§ **REQUIRED WORK**: Counting only lines that contain the word "Informationen", state the total for the listing below and nothing else.

§ **DATA SUPPLIED**:
######

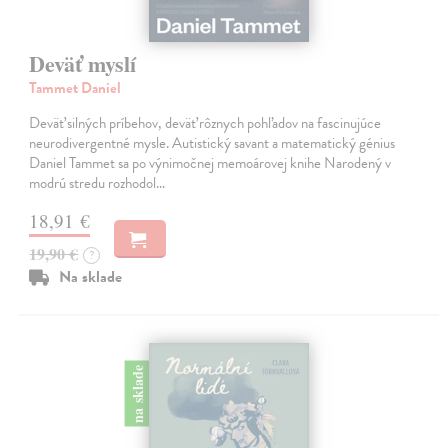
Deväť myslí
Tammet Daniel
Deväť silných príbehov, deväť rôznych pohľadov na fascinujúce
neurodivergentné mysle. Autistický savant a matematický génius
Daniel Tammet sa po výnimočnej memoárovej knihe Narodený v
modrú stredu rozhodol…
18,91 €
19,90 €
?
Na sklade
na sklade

######

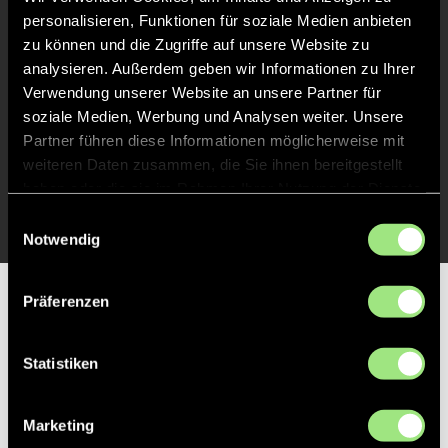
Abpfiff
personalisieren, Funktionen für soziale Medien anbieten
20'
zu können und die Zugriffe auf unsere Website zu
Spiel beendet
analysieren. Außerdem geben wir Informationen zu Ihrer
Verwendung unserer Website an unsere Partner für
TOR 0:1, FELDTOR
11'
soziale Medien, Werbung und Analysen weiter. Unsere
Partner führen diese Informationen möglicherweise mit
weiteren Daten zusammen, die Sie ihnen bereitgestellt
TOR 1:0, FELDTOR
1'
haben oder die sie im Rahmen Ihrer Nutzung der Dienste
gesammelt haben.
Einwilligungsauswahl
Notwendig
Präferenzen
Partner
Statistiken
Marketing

######

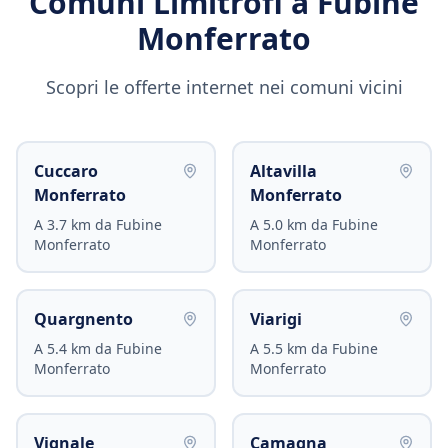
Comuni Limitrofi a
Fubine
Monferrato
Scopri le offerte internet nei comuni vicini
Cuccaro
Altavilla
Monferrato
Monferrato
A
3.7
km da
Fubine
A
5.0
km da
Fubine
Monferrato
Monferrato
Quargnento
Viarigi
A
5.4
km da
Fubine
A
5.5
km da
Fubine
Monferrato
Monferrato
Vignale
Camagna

######

§ **EXERCISE ANSWER**: 2